In Kenya, the EMS landscape exemplifies these structural challenges. With a population exceeding 53 million, the country lacks centralized dispatch infrastructure, the national emergency hotline is not optimized and standard referral protocols are not fully implemented [10]. In urban areas such as Nairobi, severe traffic congestion and a patchwork of uncoordinated ambulance fleets contribute to prolonged delays in response. Prior to 2017, the average ambulance response time was estimated to be 162 minutes [5]. In rural settings, delays could last several hours or even days, often forcing families to resort to taxis, motorcycles or private cars for emergency transport, if even available [4, 11]. These delays have significant consequences for time-sensitive conditions such as postpartum hemorrhage, stroke, trauma and neonatal distress, contributing to avoidable morbidity and mortality [12].

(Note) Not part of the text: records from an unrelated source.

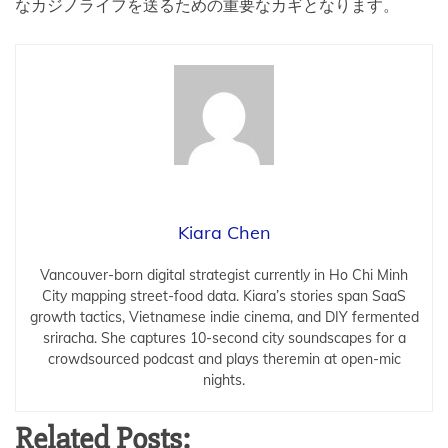
なカジノライフを送るための重要なカギとなります。
Kiara Chen
Vancouver-born digital strategist currently in Ho Chi Minh
City mapping street-food data. Kiara’s stories span SaaS
growth tactics, Vietnamese indie cinema, and DIY fermented
sriracha. She captures 10-second city soundscapes for a
crowdsourced podcast and plays theremin at open-mic
nights.
Related Posts:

To address critical gaps in Kenya’s emergency response landscape, and specifically to address the challenge of long response times, Rescue.co was launched in 2017 as a digital EMS coordination platform (Fig. 1).
Figure 1.
Theory of change for the launch of Rescue.co’s digital EMS coordination platform
The company leverages its proprietary technology platform called Flare, which is an integrated, technology-driven system. The system was designed to aggregate a fragmented fleet of individual private ambulance providers and map health facility capacities. These are visualized on the Flare platform, allowing a dispatcher to send the closest appropriate ambulance to the scene of an emergency, and transfer a patient to the closest adequately equipped facility for the specific medical case. The platform was designed with the intention to reduce the average ambulance response time in Kenya from 162 minutes in 2017 [5] to a target of 15 minutes in urban locations, and 25 minutes in rural areas.
Flare Dispatch (Fig. 2), is a proprietary software suite that enables real-time GPS tracking, cloud-based dispatch operations and standardized clinical triage. Ambulances participating in the network are equipped with android-enabled devices and connected to a centralized command center staffed by trained dispatchers who oversee case triage and vehicle allocation. The system leverages Google Maps application programming interfaces (APIs) to dynamically route ambulances based on traffic conditions, proximity and urgency. To accommodate varying levels of digital access, emergency requests can also be initiated through a toll-free line, mobile app and short message service (SMS).
Figure 2.
A screenshot of Rescue.co’s proprietary dispatch platform, flare dispatch’s interface showing active emergency cases, their location and available ambulances
By 2025, Rescue.co had onboarded >800 public and private ambulance providers and coordinated >47 000 emergency responses across all 47 counties in Kenya, transforming access to care at both urban and rural levels (Figs 3 and 4). Crucially, the platform enforces dispatch neutrality, allocating ambulances based solely on response time and clinical need and capability, rather than provider affiliation, effectively dismantling the siloed, facility-bound EMS model that previously limited equitable access [5, 6].
Figure 3.
Quarterly case growth in Kenya
Figure 4.
Cumulative number of providers
The platform also features hospital integration modules that provide real-time alerts to receiving facilities about incoming patients, allowing clinical teams to mobilize resources and prepare for arrival. This closed-loop system improves care continuity and enhances the responsiveness of the broader health system (Fig. 5).
Figure 5.
Typical experience accessing Kenya’s emergency transport system in the case of an emergency (for example: traumatic injury) before and after Rescue.co
Rescue.co’s development and expansion were facilitated through deliberate and sustained engagement with a wide range of external stakeholders, each playing a distinct role in the platform’s design, execution and sustainability. Ambulance providers, including public, private and NGO-operated fleets, were incorporated through formal service-level agreements. These partnerships included the provision of dispatch technology, GPS devices and training in triage protocols, enabling even under-resourced providers to participate in a coordinated national EMS system. Health facilities, particularly county referral hospitals, were linked to the dispatch platform through hospital alert systems and dashboard interfaces. This integration allowed clinicians to receive timely updates about incoming patients, improving communication and readiness on the ground. Feedback from regular engagement sessions with clinical teams pointed to notable improvements in coordination, reduced delays and better continuity of care.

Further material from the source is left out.